Kayupova Gaukhar, Turdaliyeva Botagoz, Tulebayev Kazbek, Van Duong Tuyen, Chang Peter Wushou, Zagulova Diana
Dept. of Healthcare Policy and Management, SD Asfendiyarov Kazakh National Medical University, Almaty, Kazakhstan.
School of Public Health, Taipei Medical University, Taipei, Taiwan.
Iran J Public Health. 2017 Aug;46(8):1062-1070.
This study aimed to evaluate health literacy levels of patients in Almaty City, Kazakhstan and to identify socio-demographics and socio-economic factors related to their health literacy.
An international survey instrument HLS-EU-Q developed by the European Health Literacy Consortium was used in a cross-sectional study with 1000 citizens in the Almaty City at the age of 18 and over who visited the out-patient departments in the polyclinics between Feb and Oct 2014.

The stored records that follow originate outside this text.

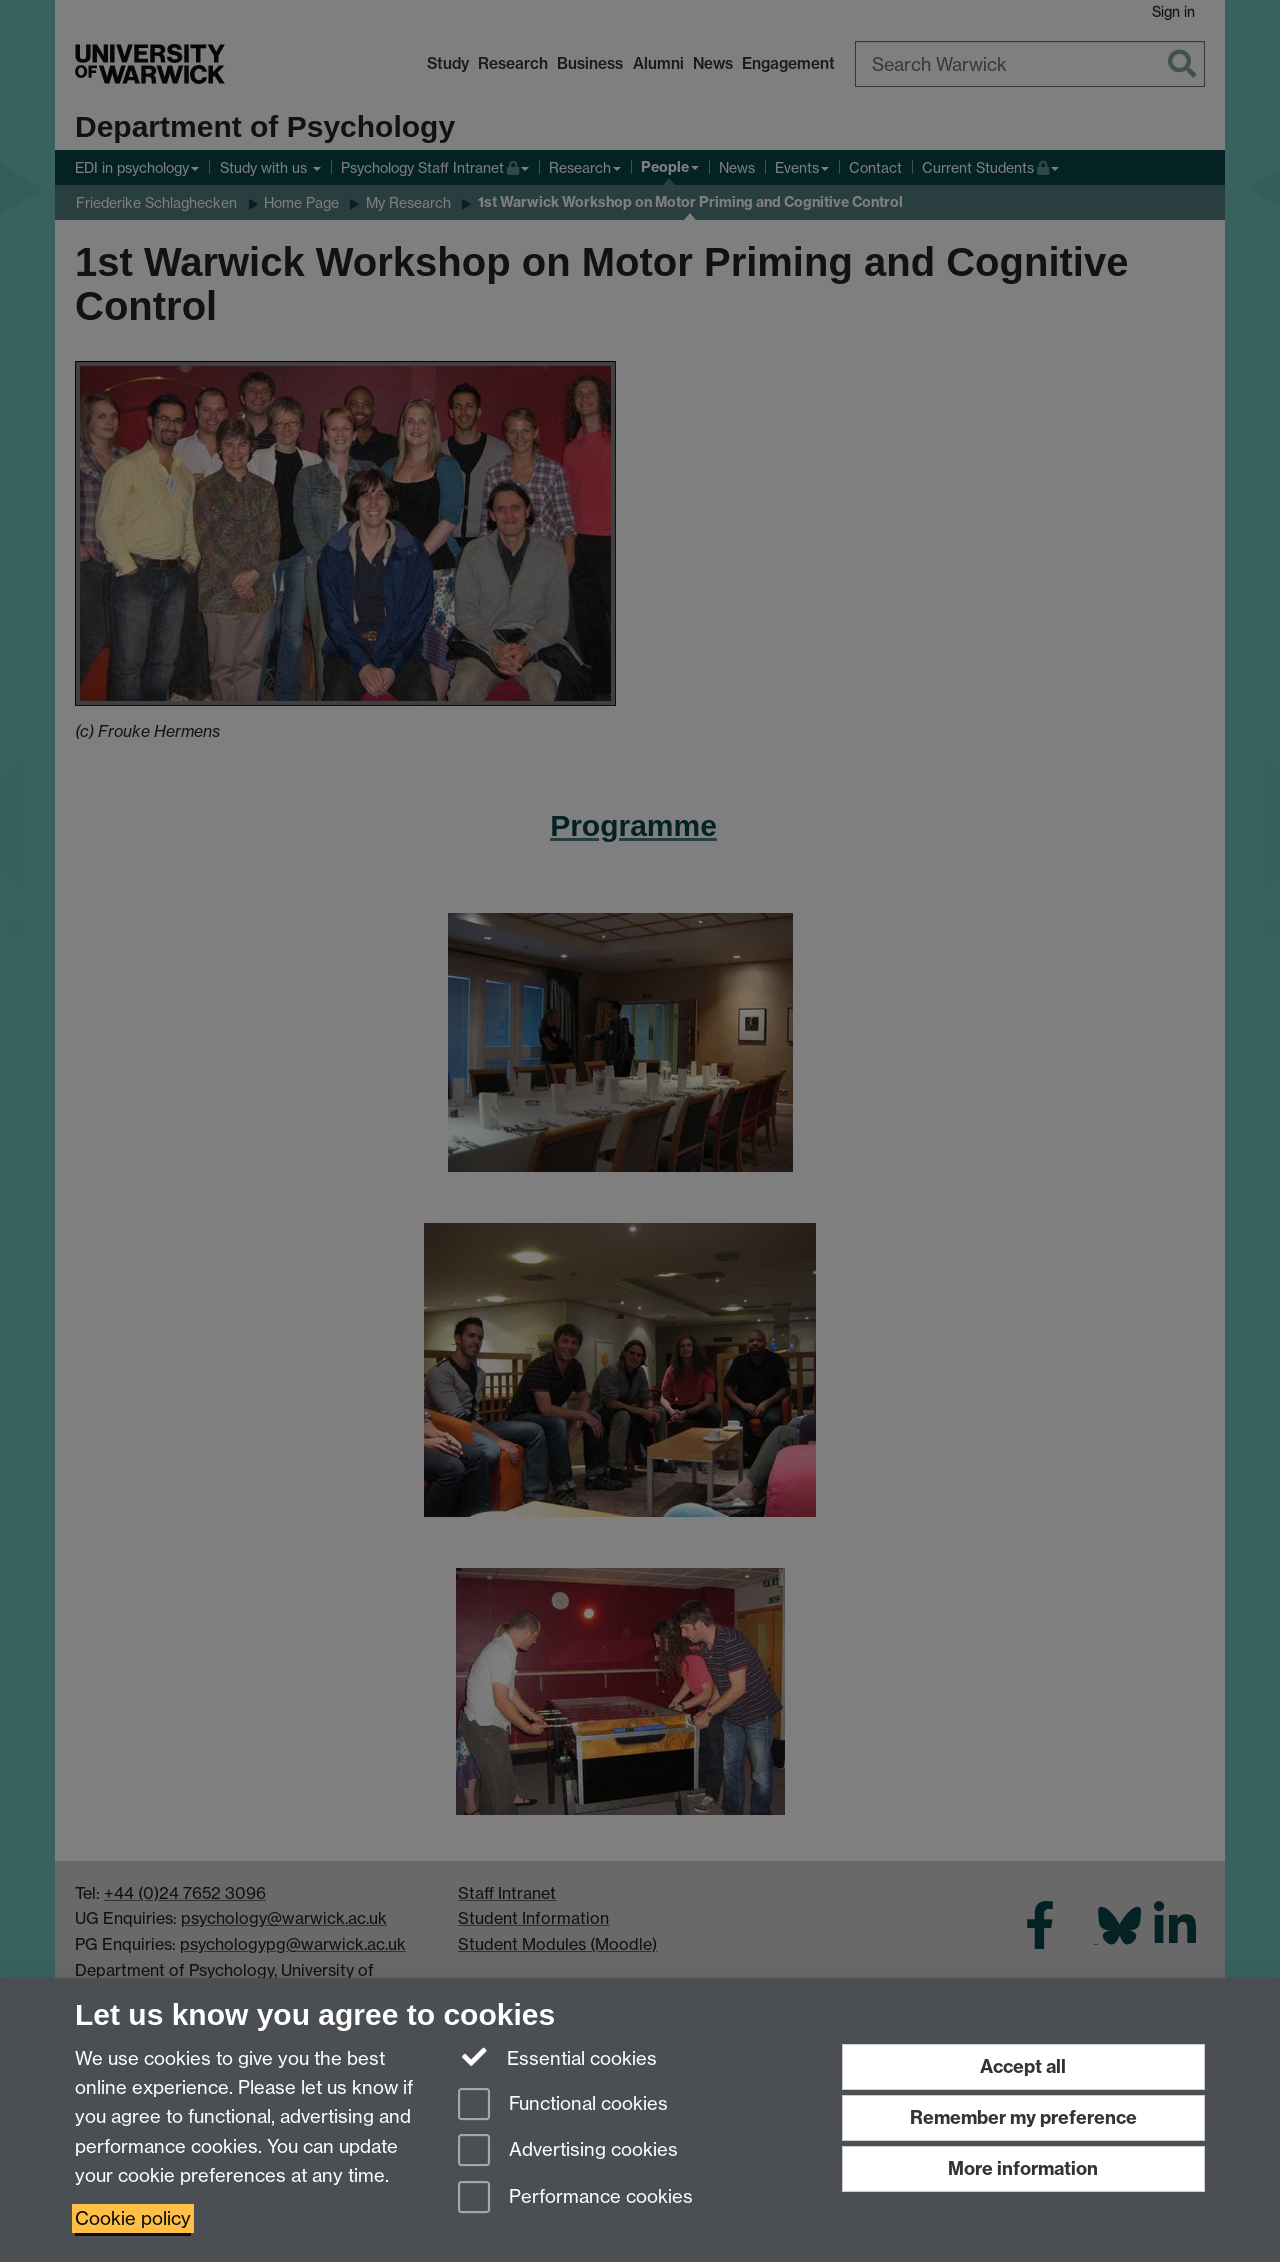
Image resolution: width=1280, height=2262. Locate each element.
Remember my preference (1023, 2117)
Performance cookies (575, 2198)
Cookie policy (133, 2218)
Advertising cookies (568, 2151)
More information (1023, 2168)
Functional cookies (563, 2105)
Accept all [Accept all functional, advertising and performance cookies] (1023, 2066)
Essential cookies (557, 2057)
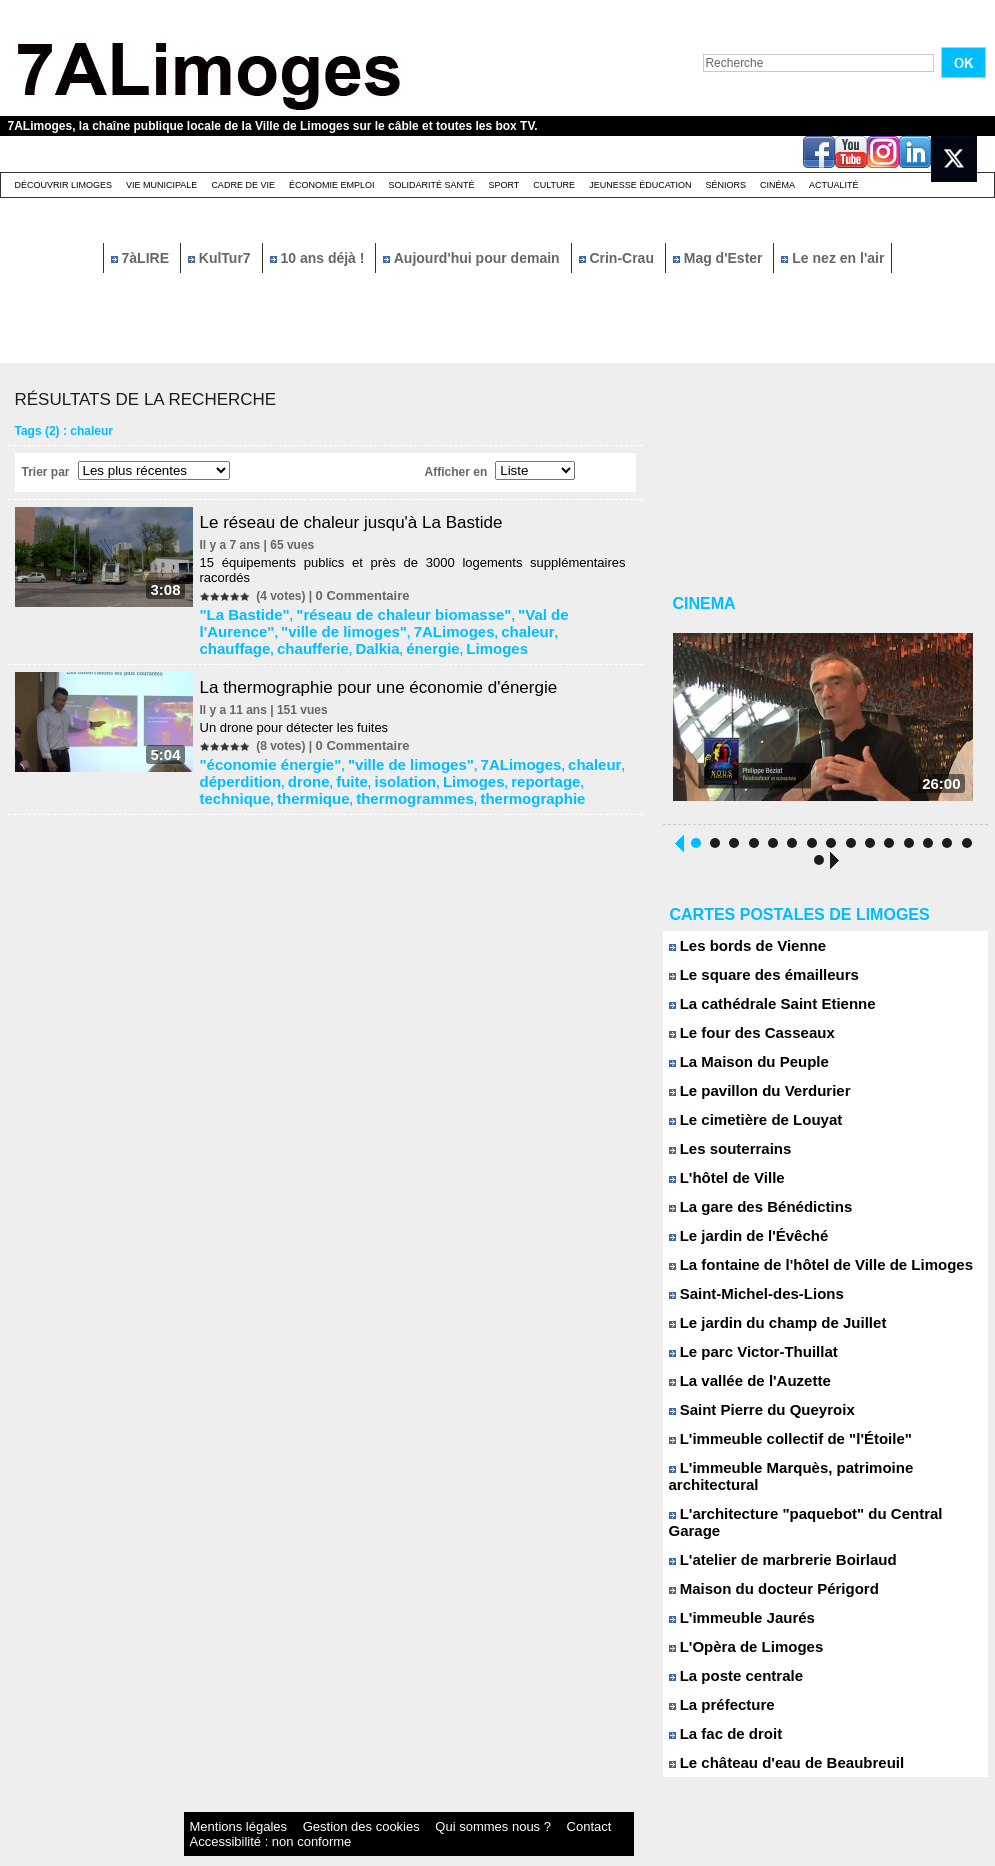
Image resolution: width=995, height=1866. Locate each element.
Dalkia (530, 626)
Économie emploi (332, 185)
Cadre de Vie (243, 185)
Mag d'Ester (720, 258)
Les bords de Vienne (739, 953)
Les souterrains (723, 1156)
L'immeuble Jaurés (734, 1591)
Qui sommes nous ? (391, 1800)
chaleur (358, 626)
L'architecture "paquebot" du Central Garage (813, 1504)
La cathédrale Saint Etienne (760, 1011)
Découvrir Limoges (64, 185)
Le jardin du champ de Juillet (765, 1330)
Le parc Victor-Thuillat (744, 1359)
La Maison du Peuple (740, 1069)
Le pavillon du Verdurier (749, 1098)
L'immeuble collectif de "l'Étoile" (776, 1446)
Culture (554, 185)
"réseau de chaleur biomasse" (372, 612)
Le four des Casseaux (742, 1040)
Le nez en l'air (832, 258)
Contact (457, 1800)
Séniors (725, 185)
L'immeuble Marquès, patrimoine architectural (817, 1475)
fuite (260, 766)
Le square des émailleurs (753, 982)
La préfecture (716, 1678)
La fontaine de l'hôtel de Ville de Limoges (802, 1272)
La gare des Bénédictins (750, 1214)
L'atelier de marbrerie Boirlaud (769, 1533)
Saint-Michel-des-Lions (746, 1301)
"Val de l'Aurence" (517, 612)
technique (482, 766)
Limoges (232, 640)
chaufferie (477, 626)
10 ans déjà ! (319, 258)
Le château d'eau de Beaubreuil (772, 1736)
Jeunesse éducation (640, 185)
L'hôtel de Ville (721, 1185)
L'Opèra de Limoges (737, 1620)
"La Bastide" (244, 612)
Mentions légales (222, 1800)
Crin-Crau (618, 258)
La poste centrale (729, 1649)
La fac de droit (719, 1707)
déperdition (587, 752)
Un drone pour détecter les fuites (302, 717)
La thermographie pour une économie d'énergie (397, 677)
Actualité (834, 185)
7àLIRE (142, 258)
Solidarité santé (431, 185)
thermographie (350, 780)
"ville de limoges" (378, 752)
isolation (304, 766)
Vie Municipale (161, 185)
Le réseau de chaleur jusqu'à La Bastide (368, 522)
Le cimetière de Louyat (746, 1127)
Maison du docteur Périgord (761, 1562)
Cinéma (777, 185)
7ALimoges (297, 626)
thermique (546, 766)
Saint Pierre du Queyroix (751, 1417)
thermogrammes (255, 780)
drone (224, 766)
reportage (419, 766)
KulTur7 (221, 258)
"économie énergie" (264, 752)
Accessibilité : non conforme (536, 1800)
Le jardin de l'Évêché (739, 1243)
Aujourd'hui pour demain (473, 258)
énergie (576, 626)
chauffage (413, 626)
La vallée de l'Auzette (741, 1388)
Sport (503, 185)
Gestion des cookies (304, 1800)
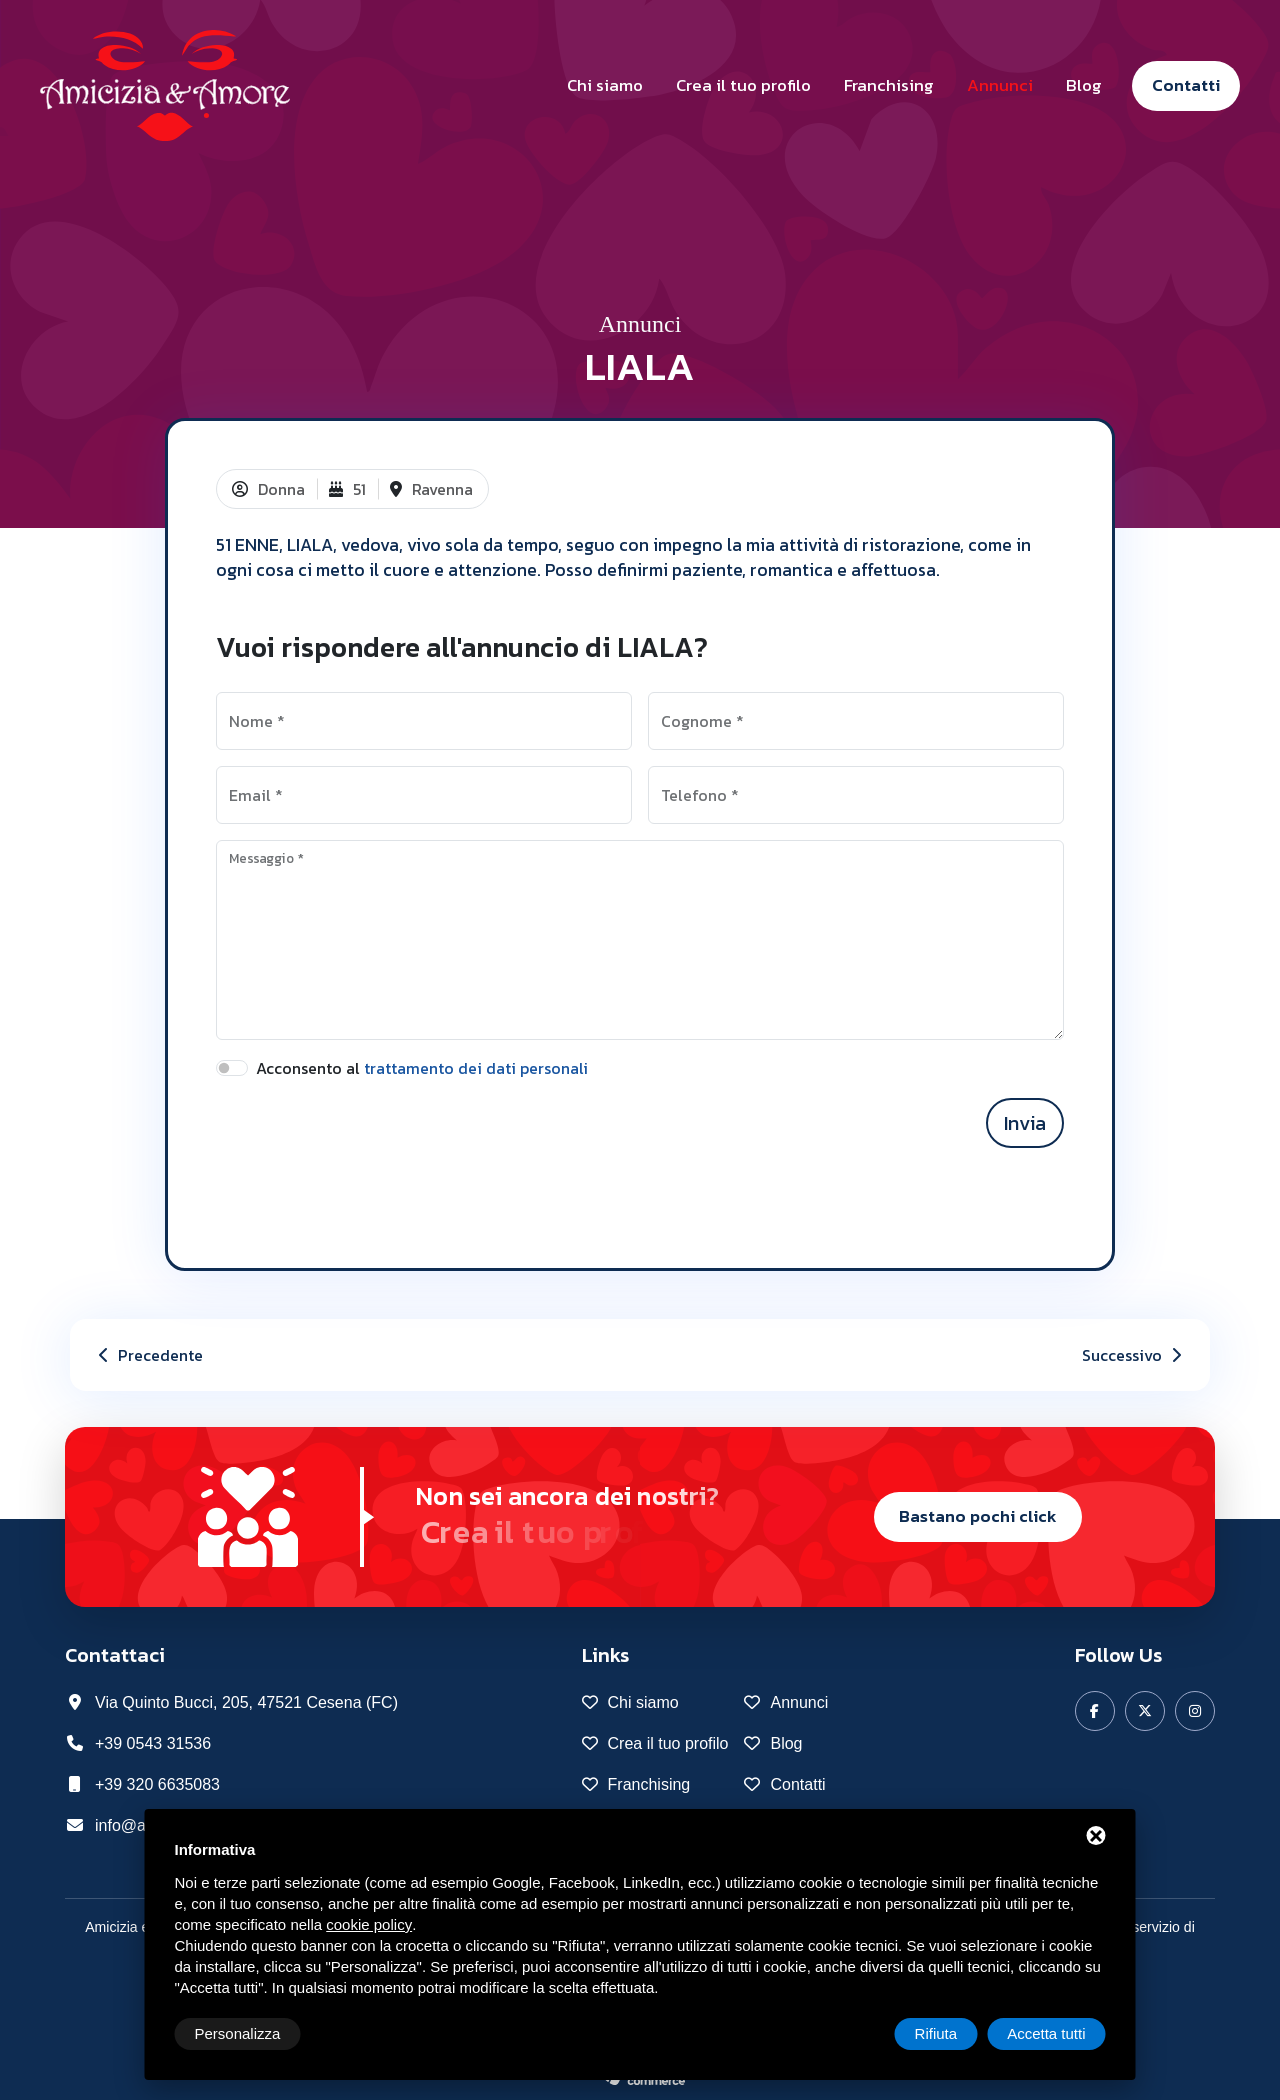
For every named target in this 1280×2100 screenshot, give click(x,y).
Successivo (1134, 1355)
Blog (1084, 85)
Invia (1025, 1123)
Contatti (1186, 85)
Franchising (889, 85)
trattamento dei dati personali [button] (476, 1068)
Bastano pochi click (978, 1516)
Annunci (1000, 85)
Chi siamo (605, 85)
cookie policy (369, 1924)
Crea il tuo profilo (743, 85)
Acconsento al (422, 1068)
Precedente (148, 1355)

There were 552 women and 446 men completed the survey, with mean ages as (41.8 ± 13.9) and (44.7 ± 15.2) yr old respectively, and women were significantly younger than men (<0.001). Their general health literacy was (34.0 ± 8.6) for men and (33.49 ± 9.4) for women, without significant difference. In them, 15.5% or 30.0% were with inadequate or problematic health literacy. Multivariate linear regression analysis showed that higher general health literacy was positively and significantly associated with high self-assessed social status (B=3.86, <0.001), ability to pay for medications (B=3.42, <0.001), low frequency of watching health related TV programs (B=2.37, <0.001), moderate community involvement (B=2.23, =0.03).
Specific demographic and socio-economic determinants related to health literacy were identified the first time in Kazakhstan. This would facilitate programs to improve health outcomes in Kazakhstan.
本研究旨在评估哈萨克斯坦阿拉木图市患者的健康素养水平,并确定与其健康素养相关的社会人口统计学和社会经济因素。
采用欧洲健康素养联盟开发的国际调查问卷HLS-EU-Q,对2014年2月至10月期间在综合诊所门诊部就诊的1000名18岁及以上的阿拉木图市居民进行横断面研究。
共有552名女性和446名男性完成调查,平均年龄分别为(41.8±13.9)岁和(44.7±15.2)岁,女性明显比男性年轻(<0.001)。男性的总体健康素养为(34.0±8.6),女性为(33.49±9.4),无显著差异。其中,15.5%或30.0%的人健康素养不足或存在问题。多因素线性回归分析显示,较高的总体健康素养与较高的自我评估社会地位(B=3.86,<0.001)、支付药物费用的能力(B=3.42,<0.001)、观看健康相关电视节目的低频率(B=2.37,<0.001)、适度的社区参与(B=2.23,=0.03)呈正相关且具有显著性。
在哈萨克斯坦首次确定了与健康素养相关的特定人口统计学和社会经济决定因素。这将有助于哈萨克斯坦改善健康状况的项目。